Ein bisschen. Die Reisegeschichten meines Vaters sind irre lustig, in was für Gruppen er unterwegs war und was er erlebt hat. Im Schreibprozess zu meinem Buch haben wir uns ausgetauscht und es war eine schöne Erfahrung, wie die Reisegeschichten von ihm und mir auf ganz natürliche Weise zusammenkamen. 

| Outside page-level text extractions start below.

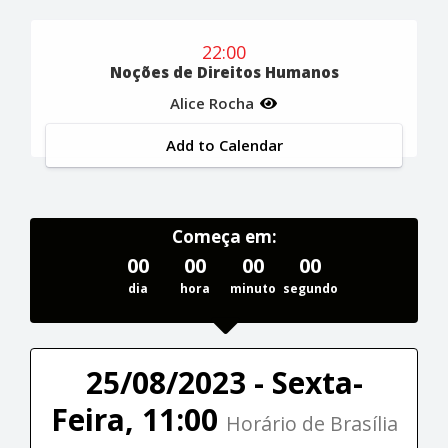
22:00
Noções de Direitos Humanos
Alice Rocha
Add to Calendar
Começa em:
00
00
00
00
dia
hora
minuto
segundo
25/08/2023 - Sexta-
Feira, 11:00
Horário de Brasília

Es war irgendwie ganz süß, wie meine Eltern Anteil an meiner Reise genommen haben. Meine Mutter vor allem fand es am Anfang katastrophal: Obwohl ihre erste Reaktion ganz cool war, rief sie zwei Stunden später weinend an, weil sie sich Sorgen machte: „Willst du nicht lieber in Europa bleiben?” – „Nee, Mama, nee.”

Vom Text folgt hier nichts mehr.